8

Financing, Incentives, Rebates, and Tax Credits

There has never been a better time to invest in renewable energy. One of the greatest forces behind the burgeoning popularity of green power is the availability of liberal financial incentives. As a matter of fact, incentives now equal more than $3 billion for household sustainable energy systems. In many states, rebate programs refund more than half of the homeowner’s cost. Additionally, several states offer tax credits, exemptions, and low-interest loans to sweeten the deal.

Financing

As we have shown previously, renewable energy systems often require a sizeable capital investment. Thankfully, if a homeowner does not wish to pay for their renewable home energy system out of pocket, there are now a host of financing alternatives for green energy that were not available just a few short years ago. Your renewable energy retailer can be an incredibly valuable resource in discovering financing options available in your state and which are the most appropriate for you. By financing your renewable energy system, you can spread the cost over many years, and the interest payments are often deductible. Typical financing options include unsecured loans, home equity loans, and home refinancing. Consult your financial institution about these options, and see the resources section at the end of this book for more information.

Installing renewable energy systems on a home can provide considerable tax advantages. The Energy Policy Act provides a 30 percent federal tax credit of up to $2,000 for residential photovoltaic and solar domestic hot water equipment.

A Final Word on System Costs

Without a doubt, the question we get more than any other at USA Solar Store is “What does a solar-electric system cost for an average home?” Justifiably, our potential customers want a ballpark price of our solar, wind, and micro-hydro systems so they can judge whether they feel it is worth it or simply whether they can afford it. Often, they will go away for a year or more and come back when they have made up their mind or saved up the money, and we respect that. Unfortunately, we are often unable to give a simple answer to that question because there are so many factors involved.
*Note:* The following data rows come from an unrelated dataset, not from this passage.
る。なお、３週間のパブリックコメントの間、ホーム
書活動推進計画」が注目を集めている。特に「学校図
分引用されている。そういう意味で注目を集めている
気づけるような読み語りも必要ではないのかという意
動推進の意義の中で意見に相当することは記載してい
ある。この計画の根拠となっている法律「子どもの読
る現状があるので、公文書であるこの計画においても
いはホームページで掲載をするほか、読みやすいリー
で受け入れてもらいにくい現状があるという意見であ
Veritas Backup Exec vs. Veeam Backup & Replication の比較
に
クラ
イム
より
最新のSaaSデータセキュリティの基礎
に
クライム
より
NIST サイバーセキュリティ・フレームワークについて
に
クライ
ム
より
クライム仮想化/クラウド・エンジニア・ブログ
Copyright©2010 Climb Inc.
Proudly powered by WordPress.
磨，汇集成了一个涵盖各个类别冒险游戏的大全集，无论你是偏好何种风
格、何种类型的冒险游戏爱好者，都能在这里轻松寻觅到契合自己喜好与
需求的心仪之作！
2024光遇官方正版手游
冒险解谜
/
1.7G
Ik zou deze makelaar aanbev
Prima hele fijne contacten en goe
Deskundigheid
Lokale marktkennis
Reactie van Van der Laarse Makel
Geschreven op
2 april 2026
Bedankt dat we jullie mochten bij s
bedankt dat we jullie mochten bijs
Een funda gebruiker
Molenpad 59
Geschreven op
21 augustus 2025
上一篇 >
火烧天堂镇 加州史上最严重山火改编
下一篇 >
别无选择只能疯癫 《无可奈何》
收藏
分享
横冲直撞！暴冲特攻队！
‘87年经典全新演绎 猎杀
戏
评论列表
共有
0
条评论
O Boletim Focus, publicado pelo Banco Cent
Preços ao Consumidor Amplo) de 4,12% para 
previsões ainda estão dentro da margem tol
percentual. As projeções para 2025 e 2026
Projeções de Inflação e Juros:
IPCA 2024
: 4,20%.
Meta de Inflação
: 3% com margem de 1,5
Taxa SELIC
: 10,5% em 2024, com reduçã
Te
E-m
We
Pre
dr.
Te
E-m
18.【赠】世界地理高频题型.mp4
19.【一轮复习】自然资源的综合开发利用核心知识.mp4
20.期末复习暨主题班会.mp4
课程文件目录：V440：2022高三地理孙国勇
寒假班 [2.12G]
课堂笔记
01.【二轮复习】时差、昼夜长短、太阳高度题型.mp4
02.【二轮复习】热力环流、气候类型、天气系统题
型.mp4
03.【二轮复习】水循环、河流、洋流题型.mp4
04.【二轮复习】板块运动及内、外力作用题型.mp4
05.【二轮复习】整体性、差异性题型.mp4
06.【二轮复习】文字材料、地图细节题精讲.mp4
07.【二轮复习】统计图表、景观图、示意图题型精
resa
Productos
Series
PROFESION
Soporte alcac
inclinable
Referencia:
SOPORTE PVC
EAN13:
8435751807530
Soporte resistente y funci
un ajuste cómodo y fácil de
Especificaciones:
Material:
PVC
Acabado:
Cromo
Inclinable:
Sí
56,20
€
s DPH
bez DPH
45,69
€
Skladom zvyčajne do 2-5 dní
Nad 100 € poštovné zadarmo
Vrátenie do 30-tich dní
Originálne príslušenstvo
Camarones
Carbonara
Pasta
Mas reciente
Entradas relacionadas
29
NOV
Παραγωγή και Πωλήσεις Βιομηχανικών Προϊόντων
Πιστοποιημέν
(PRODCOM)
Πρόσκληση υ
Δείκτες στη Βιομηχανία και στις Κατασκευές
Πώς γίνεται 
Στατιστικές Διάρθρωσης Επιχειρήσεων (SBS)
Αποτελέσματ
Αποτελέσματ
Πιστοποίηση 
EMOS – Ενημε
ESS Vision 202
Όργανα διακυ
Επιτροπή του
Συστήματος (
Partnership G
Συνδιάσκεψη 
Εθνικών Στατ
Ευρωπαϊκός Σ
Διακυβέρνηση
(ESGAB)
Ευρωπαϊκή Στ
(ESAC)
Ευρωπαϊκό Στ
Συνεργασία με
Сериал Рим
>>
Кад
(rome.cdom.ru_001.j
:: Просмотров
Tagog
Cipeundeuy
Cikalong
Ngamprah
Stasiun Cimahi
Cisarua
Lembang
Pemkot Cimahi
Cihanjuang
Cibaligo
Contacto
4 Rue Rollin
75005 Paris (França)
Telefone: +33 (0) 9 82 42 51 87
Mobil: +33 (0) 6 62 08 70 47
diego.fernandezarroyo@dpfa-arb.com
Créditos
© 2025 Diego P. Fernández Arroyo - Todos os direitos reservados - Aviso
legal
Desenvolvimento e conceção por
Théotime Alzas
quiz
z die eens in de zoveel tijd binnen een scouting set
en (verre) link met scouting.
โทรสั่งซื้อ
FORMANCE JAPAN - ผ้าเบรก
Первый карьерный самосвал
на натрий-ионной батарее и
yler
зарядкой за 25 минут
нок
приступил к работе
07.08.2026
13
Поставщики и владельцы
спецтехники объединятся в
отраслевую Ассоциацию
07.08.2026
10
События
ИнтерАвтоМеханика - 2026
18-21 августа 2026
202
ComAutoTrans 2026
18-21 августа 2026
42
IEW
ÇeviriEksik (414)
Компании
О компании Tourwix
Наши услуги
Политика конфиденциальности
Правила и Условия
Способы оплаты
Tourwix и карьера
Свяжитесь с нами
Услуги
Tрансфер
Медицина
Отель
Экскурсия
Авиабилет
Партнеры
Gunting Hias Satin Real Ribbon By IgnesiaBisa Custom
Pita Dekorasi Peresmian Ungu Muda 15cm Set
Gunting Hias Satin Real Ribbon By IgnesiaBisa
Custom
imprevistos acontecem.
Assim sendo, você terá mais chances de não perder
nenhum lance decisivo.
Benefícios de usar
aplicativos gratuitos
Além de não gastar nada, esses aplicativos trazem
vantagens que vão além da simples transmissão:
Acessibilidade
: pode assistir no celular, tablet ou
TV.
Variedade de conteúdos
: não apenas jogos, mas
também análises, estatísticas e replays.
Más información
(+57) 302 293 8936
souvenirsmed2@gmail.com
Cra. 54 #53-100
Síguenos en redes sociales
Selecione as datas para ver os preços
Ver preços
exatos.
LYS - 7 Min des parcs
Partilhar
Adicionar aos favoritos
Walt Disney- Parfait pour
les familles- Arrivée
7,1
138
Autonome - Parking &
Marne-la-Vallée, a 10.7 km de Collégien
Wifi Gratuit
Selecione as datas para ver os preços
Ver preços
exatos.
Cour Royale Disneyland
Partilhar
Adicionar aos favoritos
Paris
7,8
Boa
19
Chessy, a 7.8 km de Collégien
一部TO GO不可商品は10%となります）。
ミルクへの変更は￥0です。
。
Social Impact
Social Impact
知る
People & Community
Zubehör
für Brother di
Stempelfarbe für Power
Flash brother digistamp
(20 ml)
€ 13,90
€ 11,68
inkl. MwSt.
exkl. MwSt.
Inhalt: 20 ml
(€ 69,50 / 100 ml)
As stated before, the average American home uses 800 to 1,000 kilowatt hours of electricity every month. However, estimating system costs solely on that figure alone might produce a misleading answer. Power consumption often varies significantly, depending on the time of year, the age and type of appliances used most, and your lifestyle habits in general. At the risk of sounding too repetitive, follow the advice in the Energy Conservation chapter because this information will greatly influence the amount you will end up spending on a renewable energy system. Again, every dollar spent on improving energy efficiency lowers the system cost fourfold. Adding to the complexity of determining cost is the tremendous difference between the square footage of homes (and how much is actually used) and personal energy consumption throughout the different stages of life and among occupants.

Net Metering

According to the federal Public Utility Regulatory Policies Act, power companies must allow you to connect your electrical energy system to the grid, and they are also obliged to purchase any surplus power you produce net of what you consume. In about three dozen states, renewable energy system owners profit from regulations governing net meter reading. In essence, the homeowner is charged for the electricity bought from the power company, minus the electricity generated by their renewable energy system. The meter spins forward as normal when energy flows from the grid into the home and backward when current flows from the building to the utility. With a net metering agreement, the homeowner is compensated at the retail electricity rate for kilowatt-hours of sustainable electricity transmitted to the utility. Net metering benefits are particularly important in regions with high electric rates. The local power company and the community in general benefit from reduced demand and the periods of peak demand, such as midday in summer, when renewable energy systems are at their most productive. In addition, many utilities also sell or trade energy credits based on their customers’ production of power.

In net metering, the homeowner is charged for the electricity bought from the power company minus the electricity generated by their renewable energy system. The meter spins forward, as usual, when energy flows from the grid into the home, and backward when current flows from the building to the utility.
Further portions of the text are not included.